# HOW TO COMPLETE THIS TASK:
Your task is to print, exactly and only, the lines from the start of the entries below through the line with "Ansprechperson, kein Callcenter.". Include both ends, but skip the pictures.

─── THE RECORDS

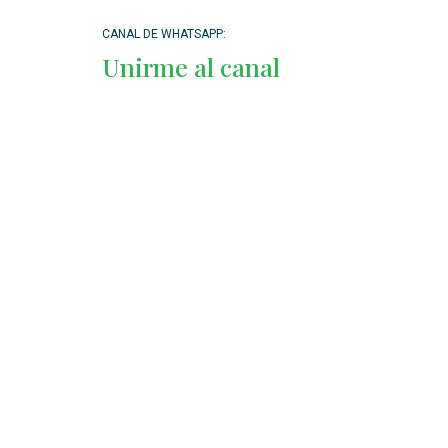
CANAL DE WHATSAPP:
Unirme al canal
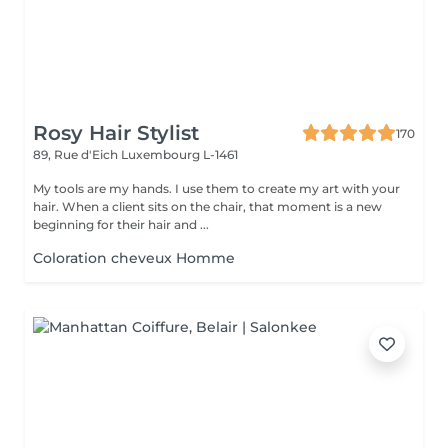
Rosy Hair Stylist
170
89, Rue d'Eich
Luxembourg L-1461
My tools are my hands. I use them to create my art with your
hair. When a client sits on the chair, that moment is a new
beginning for their hair and ...
Coloration cheveux Homme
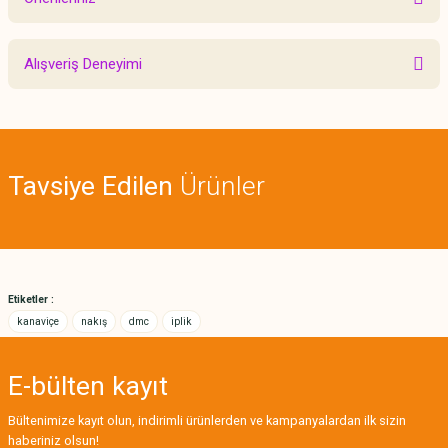
Yorum Yaz
Bu ürünün fiyat bilgisi, resim, ürün açıklamalarında ve diğer konularda
Alışveriş Deneyimi
yetersiz gördüğünüz noktaları öneri formunu kullanarak tarafımıza
iletebilirsiniz.
Görüş ve önerileriniz için teşekkür ederiz.
Sitemize ilk yorumu siz yapın!
Ürün resmi kalitesiz, bozuk veya görüntülenemiyor.
Tavsiye Edilen
Ürünler
Ürün açıklamasında eksik bilgiler bulunuyor.
Deneyimini Paylaş
Ürün bilgilerinde hatalar bulunuyor.
Ürün fiyatı diğer sitelerden daha pahalı.
Bu ürüne benzer farklı alternatifler olmalı.
Etiketler :
kanaviçe
nakış
dmc
iplik
E-bülten
kayıt
Gönder
Bültenimize kayıt olun, indirimli ürünlerden ve kampanyalardan ilk sizin
haberiniz olsun!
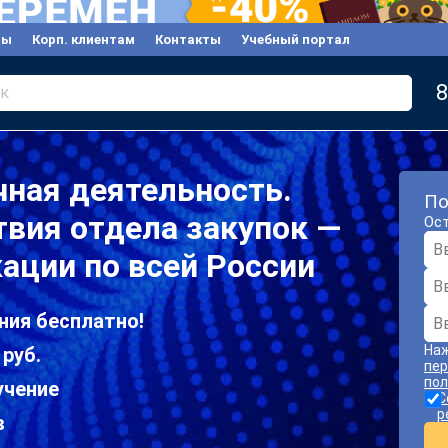
вы
Корп. клиентам
Контакты
Учебный портал
8
к
ная деятельность.
По
вия отдела закупок —
Ост
ации по всей России
ния бесплатно!
Наж
 руб.
пер
пол
учение
С
р
в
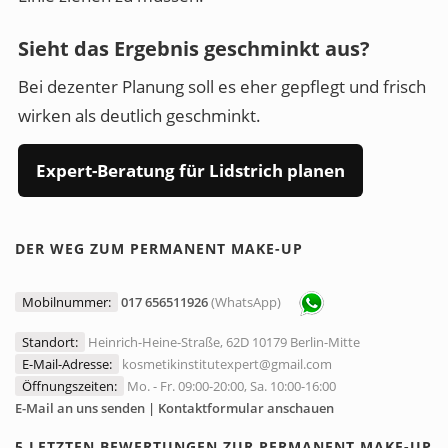
Sieht das Ergebnis geschminkt aus?
Bei dezenter Planung soll es eher gepflegt und frisch
wirken als deutlich geschminkt.
Expert-Beratung für Lidstrich planen
DER WEG ZUM PERMANENT MAKE-UP
Mobilnummer:
017 656511926
(WhatsApp)
Standort:
Heinrich-Heine-Straße, 62D 10179 Berlin-Mitte
E-Mail-Adresse:
kosmetikinstitutexpert@gmail.com
Öffnungszeiten:
Mo. - Fr. 09:00-20:00, Sa. 10:00-16:00
E-Mail an uns senden | Kontaktformular anschauen
5 LETZTEN BEWERTUNGEN ZUR PERMANENT MAKE-UP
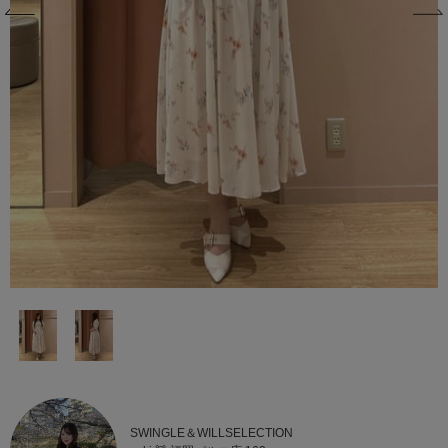
SWINGLE＆WILLSELECTION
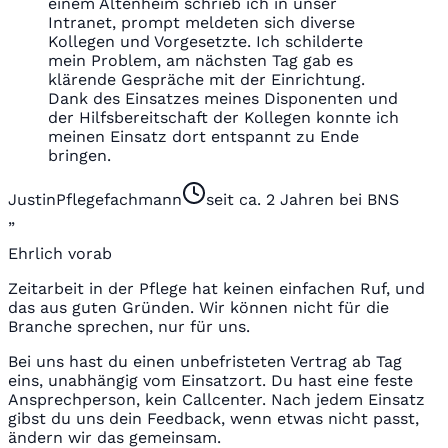
einem Altenheim schrieb ich in unser
Intranet, prompt meldeten sich diverse
Kollegen und Vorgesetzte. Ich schilderte
mein Problem, am nächsten Tag gab es
klärende Gespräche mit der Einrichtung.
Dank des Einsatzes meines Disponenten und
der Hilfsbereitschaft der Kollegen konnte ich
meinen Einsatz dort entspannt zu Ende
bringen.
Justin
Pflegefachmann
seit ca. 2 Jahren bei BNS
„
Ehrlich vorab
Zeitarbeit in der Pflege hat keinen einfachen Ruf, und
das aus guten Gründen. Wir können nicht für die
Branche sprechen, nur für uns.
Bei uns hast du einen unbefristeten Vertrag ab Tag
eins, unabhängig vom Einsatzort. Du hast eine feste
Ansprechperson, kein Callcenter. Nach jedem Einsatz
gibst du uns dein Feedback, wenn etwas nicht passt,
ändern wir das gemeinsam.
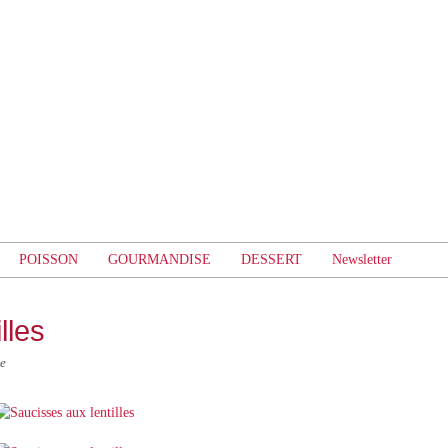
POISSON
GOURMANDISE
DESSERT
Newsletter
lles
ne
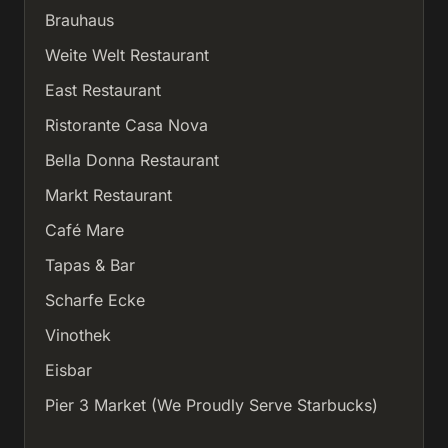
Brauhaus
Weite Welt Restaurant
East Restaurant
Ristorante Casa Nova
Bella Donna Restaurant
Markt Restaurant
Café Mare
Tapas & Bar
Scharfe Ecke
Vinothek
Eisbar
Pier 3 Market (We Proudly Serve Starbucks)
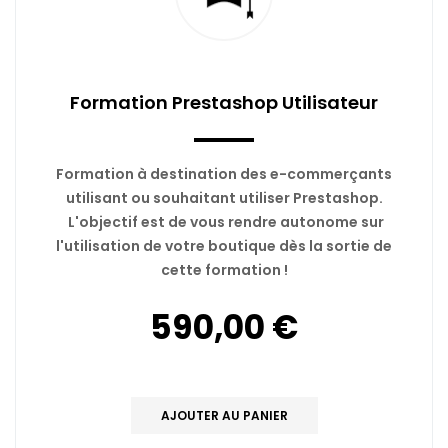
Formation Prestashop Utilisateur
Formation à destination des e-commerçants
utilisant ou souhaitant utiliser Prestashop.
L'objectif est de vous rendre autonome sur
l'utilisation de votre boutique dès la sortie de
cette formation !
590,00 €
AJOUTER AU PANIER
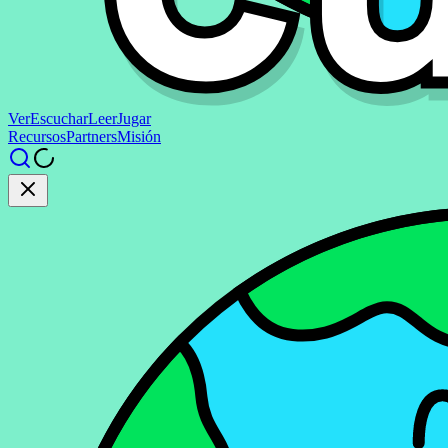
Ver
Escuchar
Leer
Jugar
Recursos
Partners
Misión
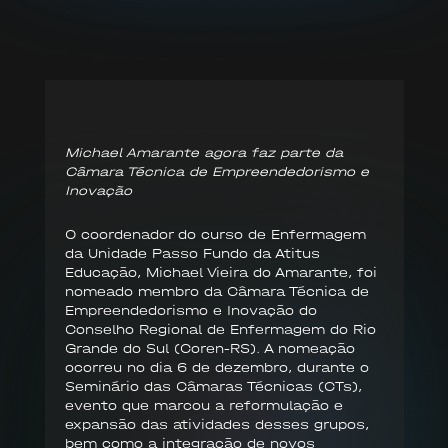
Michael Amarante agora faz parte da
Câmara Técnica de Empreendedorismo e
Inovação
O coordenador do curso de Enfermagem
da Unidade Passo Fundo da Atitus
Educação, Michael Vieira do Amarante, foi
nomeado membro da Câmara Técnica de
Empreendedorismo e Inovação do
Conselho Regional de Enfermagem do Rio
Grande do Sul (Coren-RS). A nomeação
ocorreu no dia 6 de dezembro, durante o
Seminário das Câmaras Técnicas (CTs),
evento que marcou a reformulação e
expansão das atividades desses grupos,
bem como a integração de novos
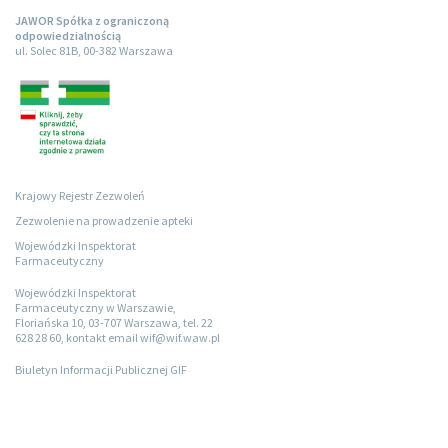
JAWOR Spółka z ograniczoną
odpowiedzialnością
ul. Solec 81B, 00-382 Warszawa
Krajowy Rejestr Zezwoleń
Zezwolenie na prowadzenie apteki
Wojewódzki Inspektorat
Farmaceutyczny
Wojewódzki Inspektorat
Farmaceutyczny w Warszawie,
Floriańska 10, 03-707 Warszawa, tel. 22
628 28 60, kontakt email wif@wif.waw.pl
Biuletyn Informacji Publicznej GIF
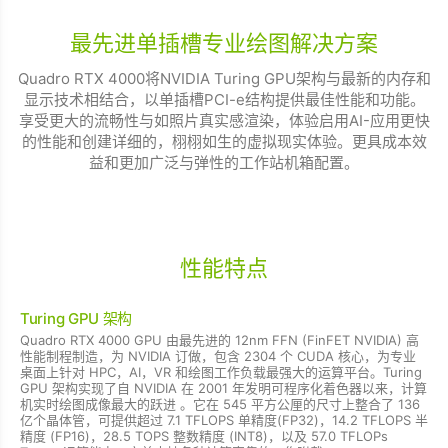
最先进单插槽专业绘图解决方案
Quadro RTX 4000将NVIDIA Turing GPU架构与最新的内存和
显示技术相结合，以单插槽PCI-e结构提供最佳性能和功能。
享受更大的流畅性与如照片真实感渲染，体验启用AI-应用更快
的性能和创建详细的，栩栩如生的虚拟现实体验。更具成本效
益和更加广泛与弹性的工作站机箱配置。
性能特点
Turing GPU 架构
Quadro RTX 4000 GPU 由最先进的 12nm FFN (FinFET NVIDIA) 高
性能制程制造，为 NVIDIA 订做，包含 2304 个 CUDA 核心，为专业
桌面上针对 HPC，AI，VR 和绘图工作负载最强大的运算平台。Turing
GPU 架构实现了自 NVIDIA 在 2001 年发明可程序化着色器以来，计算
机实时绘图成像最大的跃进 。它在 545 平方公厘的尺寸上整合了 136
亿个晶体管，可提供超过 7.1 TFLOPS 单精度(FP32)，14.2 TFLOPS 半
精度 (FP16)，28.5 TOPS 整数精度 (INT8)，以及 57.0 TFLOPs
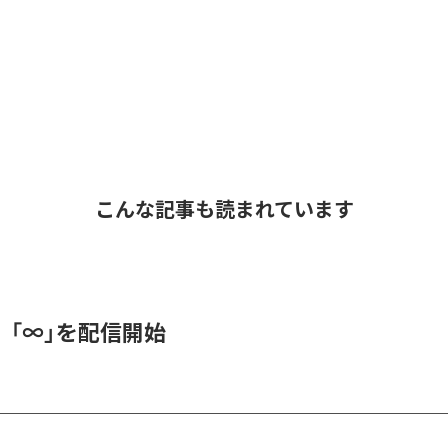
こんな記事も読まれています
、「∞」を配信開始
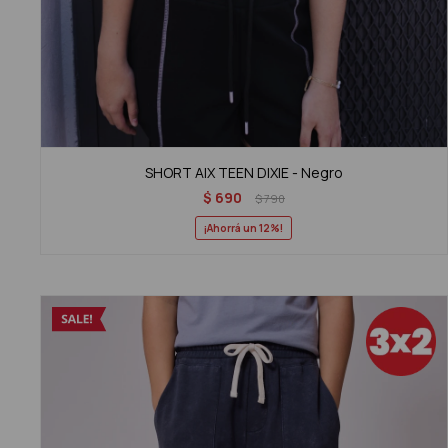
SHORT AIX TEEN DIXIE - Negro
$
690
$
790
12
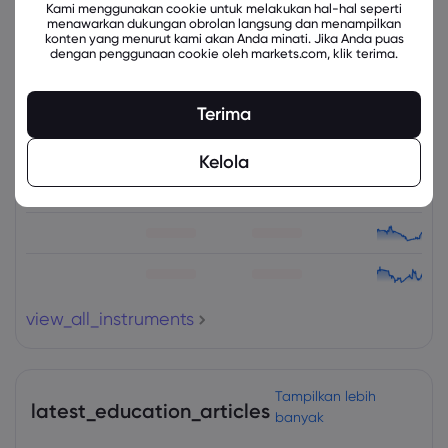
Kami menggunakan cookie untuk melakukan hal-hal seperti
menawarkan dukungan obrolan langsung dan menampilkan
konten yang menurut kami akan Anda minati. Jika Anda puas
dengan penggunaan cookie oleh markets.com, klik terima.
Instrumen Terkait
Terima
Aset
Jual
Beli
Ubah (%)
Kelola
view_all_instruments
Tampilkan lebih
latest_education_articles
banyak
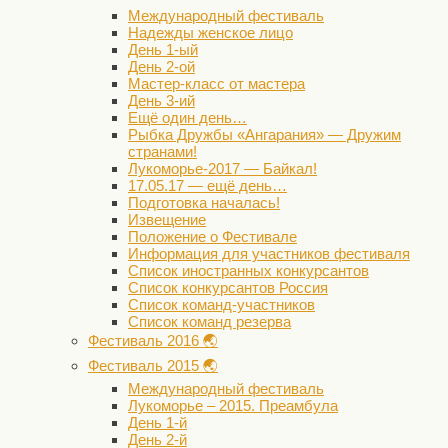
Международный фестиваль
Надежды женское лицо
День 1-ый
День 2-ой
Мастер-класс от мастера
День 3-ий
Ещё один день…
Рыбка Дружбы «Ангарания» — Дружим
странами!
Лукоморье-2017 — Байкал!
17.05.17 — ещё день…
Подготовка началась!
Извещение
Положение о Фестивале
Информация для участников фестиваля
Список иностранных конкурсантов
Список конкурсантов Россия
Список команд-участников
Список команд резерва
Фестиваль 2016 🌏
Фестиваль 2015 🌏
Международный фестиваль
Лукоморье – 2015. Преамбула
День 1-й
День 2-й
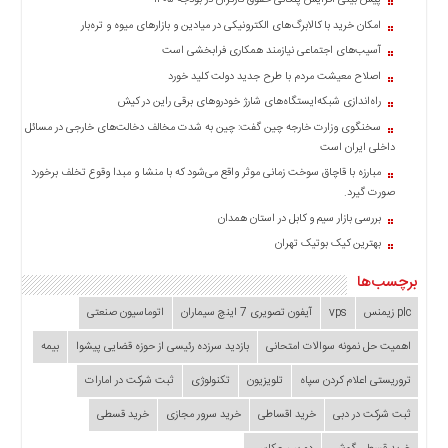
پیش بینی افزایش پلکانی حقوق کارگران در بودجه ۱۴۰۵
چند
رسانه
امکان خرید با کالابرگ‌های الکترونیکی در میادین و بازارهای میوه و تره‌بار
برگه
آسیب‌های اجتماعی نیازمند همکاری فرابخشی است
نمونه
اصلاح معیشت مردم با طرح جدید دولت کلید خورد
راه‌اندازی شبکه‌ایستگاه‌های شارژ خودروهای برقی راین در کیش
سخنگوی وزارت خارجه چین گفت: چین به شدت مخالف دخالت‌های خارجی در مسائل
داخلی ایران است
مبارزه با قاچاق سوخت زمانی موثر واقع می‌شود که با منشا و مبدا وقوع تخلف برخورد
صورت گیرد.
بررسی بازار سیم و کابل در استان همدان
بهترین کیک بوتیک تهران
برچسب‌ها
plc زیمنس
vps
آیفون تصویری 7 اینچ سیماران
اتوماسیون صنعتی
اهمیت حل نمونه سوالات امتحانی
بازدید سرزده‌ رئیسی از حوزه قضایی ‌پیشوا
بیمه
تروریستی اعلام کردن سپاه
تلویزیون
تکنولوژی
ثبت شرکت در امارات
ثبت شرکت در دبی
خرید اقساطی
خرید سرور مجازی
خرید قسطی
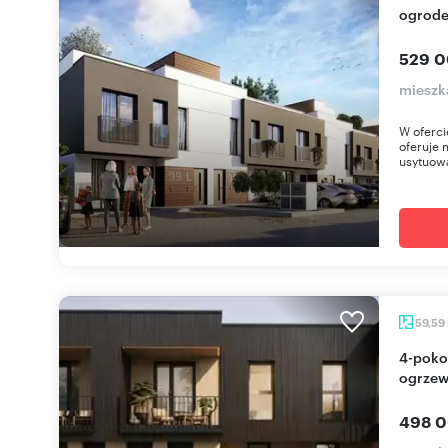
ogrode
529 0
mieszk
W oferci
oferuje 
usytuowa
59,59
4-pokojowe mieszkanie z balkonami,
ogrzew
498 0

──────

# EXERCISE RESPONSE:
CANAL DE WHATSAPP:
Unirme al canal
Rosy Hair Stylist
170
89, Rue d'Eich
Luxembourg L-1461
My tools are my hands. I use them to create my art with your
hair. When a client sits on the chair, that moment is a new
beginning for their hair and ...
Coloration cheveux Homme
Yorum Yaz
Bu ürünün fiyat bilgisi, resim, ürün açıklamalarında ve diğer konularda
Alışveriş Deneyimi
yetersiz gördüğünüz noktaları öneri formunu kullanarak tarafımıza
iletebilirsiniz.
Görüş ve önerileriniz için teşekkür ederiz.
Sitemize ilk yorumu siz yapın!
Ürün resmi kalitesiz, bozuk veya görüntülenemiyor.
Tavsiye Edilen
Ürünler
Ürün açıklamasında eksik bilgiler bulunuyor.
Deneyimini Paylaş
Ürün bilgilerinde hatalar bulunuyor.
Ürün fiyatı diğer sitelerden daha pahalı.
Bu ürüne benzer farklı alternatifler olmalı.
Etiketler :
kanaviçe
nakış
dmc
iplik
E-bülten
kayıt
Gönder
Bültenimize kayıt olun, indirimli ürünlerden ve kampanyalardan ilk sizin
haberiniz olsun!
вы
Корп. клиентам
Контакты
Учебный портал
8
к
ная деятельность.
По
вия отдела закупок —
Ост
ации по всей России
ния бесплатно!
Наж
 руб.
пер
пол
учение
С
р
в
Sieht das Ergebnis geschminkt aus?
Bei dezenter Planung soll es eher gepflegt und frisch
wirken als deutlich geschminkt.
Expert-Beratung für Lidstrich planen
DER WEG ZUM PERMANENT MAKE-UP
Mobilnummer:
017 656511926
(WhatsApp)
Standort:
Heinrich-Heine-Straße, 62D 10179 Berlin-Mitte
E-Mail-Adresse:
kosmetikinstitutexpert@gmail.com
Öffnungszeiten:
Mo. - Fr. 09:00-20:00, Sa. 10:00-16:00
E-Mail an uns senden | Kontaktformular anschauen
5 LETZTEN BEWERTUNGEN ZUR PERMANENT MAKE-UP
SWINGLE＆WILLSELECTION
einem Altenheim schrieb ich in unser
Intranet, prompt meldeten sich diverse
Kollegen und Vorgesetzte. Ich schilderte
mein Problem, am nächsten Tag gab es
klärende Gespräche mit der Einrichtung.
Dank des Einsatzes meines Disponenten und
der Hilfsbereitschaft der Kollegen konnte ich
meinen Einsatz dort entspannt zu Ende
bringen.
Justin
Pflegefachmann
seit ca. 2 Jahren bei BNS
„
Ehrlich vorab
Zeitarbeit in der Pflege hat keinen einfachen Ruf, und
das aus guten Gründen. Wir können nicht für die
Branche sprechen, nur für uns.
Bei uns hast du einen unbefristeten Vertrag ab Tag
eins, unabhängig vom Einsatzort. Du hast eine feste
Ansprechperson, kein Callcenter. Nach jedem Einsatz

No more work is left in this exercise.